Assigned task: Going through the entries below, copy out each line that contains "машины".

Given data:
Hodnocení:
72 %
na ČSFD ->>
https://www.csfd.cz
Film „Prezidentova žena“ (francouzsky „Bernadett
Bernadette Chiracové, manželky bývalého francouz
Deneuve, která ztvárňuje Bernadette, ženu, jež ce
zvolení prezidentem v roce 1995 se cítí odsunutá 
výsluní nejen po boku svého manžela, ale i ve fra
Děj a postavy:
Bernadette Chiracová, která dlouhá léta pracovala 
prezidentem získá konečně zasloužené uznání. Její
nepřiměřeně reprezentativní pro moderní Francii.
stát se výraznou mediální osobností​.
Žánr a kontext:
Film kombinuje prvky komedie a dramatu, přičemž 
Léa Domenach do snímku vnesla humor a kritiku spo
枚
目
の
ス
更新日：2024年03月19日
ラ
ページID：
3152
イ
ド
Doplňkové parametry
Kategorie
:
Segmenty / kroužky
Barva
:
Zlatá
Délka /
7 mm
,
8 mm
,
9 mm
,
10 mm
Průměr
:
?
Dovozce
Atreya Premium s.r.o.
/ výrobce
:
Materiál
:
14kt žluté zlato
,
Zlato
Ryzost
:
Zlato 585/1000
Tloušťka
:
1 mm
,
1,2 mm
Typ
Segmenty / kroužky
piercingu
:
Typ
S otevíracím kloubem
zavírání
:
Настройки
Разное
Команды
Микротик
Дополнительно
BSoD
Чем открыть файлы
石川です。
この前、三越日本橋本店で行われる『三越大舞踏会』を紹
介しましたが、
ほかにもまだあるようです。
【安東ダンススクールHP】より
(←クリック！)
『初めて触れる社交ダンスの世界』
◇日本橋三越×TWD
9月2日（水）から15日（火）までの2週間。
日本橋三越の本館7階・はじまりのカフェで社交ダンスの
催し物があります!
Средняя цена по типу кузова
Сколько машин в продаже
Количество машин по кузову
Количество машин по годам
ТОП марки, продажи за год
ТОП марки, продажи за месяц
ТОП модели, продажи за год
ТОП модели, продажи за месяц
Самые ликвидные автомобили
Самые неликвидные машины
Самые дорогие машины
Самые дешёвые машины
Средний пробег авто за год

Result of the exercise:
Самые неликвидные машины
Самые дорогие машины
Самые дешёвые машины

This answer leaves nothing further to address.